L’arrivée des éditions Le Pommier dans la Cliothèque est symbolisée ici par un ouvrage au titre aguicheur et qui pose d’emblée question : cette « horrible géographie » d’Anita Ganeri s’intéresse-t-elle à la géographie comme « discipline étudiant l’espace » ou à la géographie comme « ensemble des caractéristiques d’un espace donné » ?

La quatrième de couverture laisse entendre qu’il s’agit plutôt de la seconde définition mettant en lumière les caprices physiques d’une planète malmenant ses différents territoires d’horribles façons. Mais la géographie comme science est également titillée, via les géographes qui prennent, ça et là, quelques petites piques au sujet de leur « fascination béate pour les cartes » (p12), de « leurs façons de se donner des airs » en nommant les notions (p13 – latitude et longitude… il faut pourtant bien savoir ce quoi l’on parle !) ou en voulant les préciser au risque d’embrouiller une idée de départ plutôt évidente (p 49 – « steppe, savane, pampa…alors que le mot prairie convenait tout à fait ») mais également de leur prétendu effet soporifique puisqu’ils sont comparés aux « cités perdues qui ont tant vu passer le temps et qui ont fini par devenir des ruines » (p 91).
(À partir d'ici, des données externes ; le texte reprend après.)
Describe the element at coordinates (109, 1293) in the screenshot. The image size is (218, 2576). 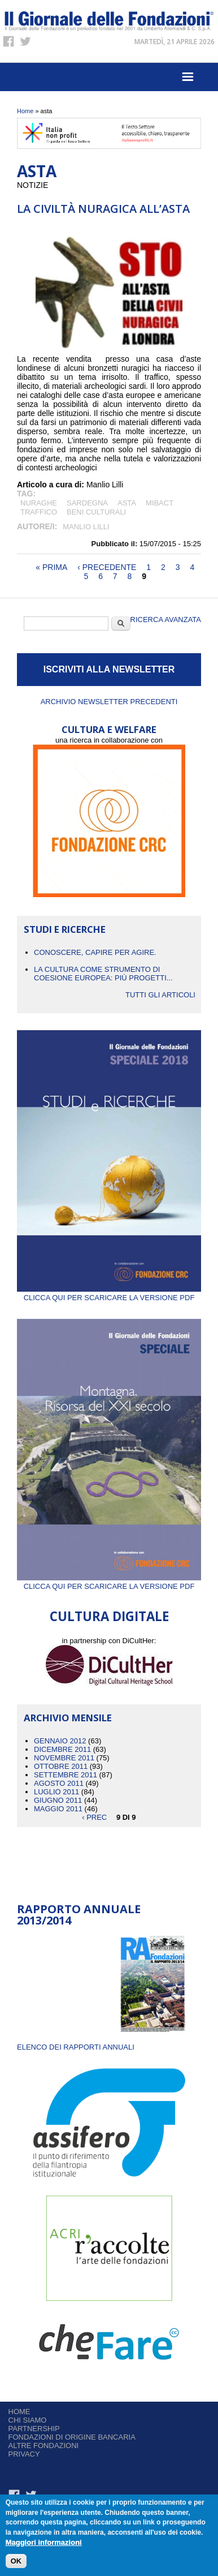
I see `Clicca qui per scaricare la versione PDF` at that location.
Faut-il s’en offusquer ? A priori non, tout cela n’est que remarques ponctuelles présentées sur le ton d’un humour plutôt sympathique. Mais lorsque l’on analyse la composition de la petite équipe qui va accompagner le lecteur dans son tour du monde de l’horreur, on se rend compte qu’Emilie, la téméraire globe-trotter et Frisquet, son fidèle manchot un peu gauche sont accompagnés d’un professeur Fada, « vrai puits de science »…à la moustache grisonnante et aux petites lunettes académiques.

Là non plus, rien de bien méchant mais c’est très certainement sur ce genre de souvenir lointain que l’auteure a dû s’appuyer pour bâtir ce panorama d’un monde régi par une géographie physique immuable et des connaissances ponctuelles érigées en hit-parades de records en tous genre. Une bonne première moitié du livre s’intéresse donc aux fleuves, aux lacs, aux océans, aux déserts et aux forêts mais aussi aux séismes, au volcanisme ou encore aux geysers : une géographie « décor » sans hommes et sans mobilité.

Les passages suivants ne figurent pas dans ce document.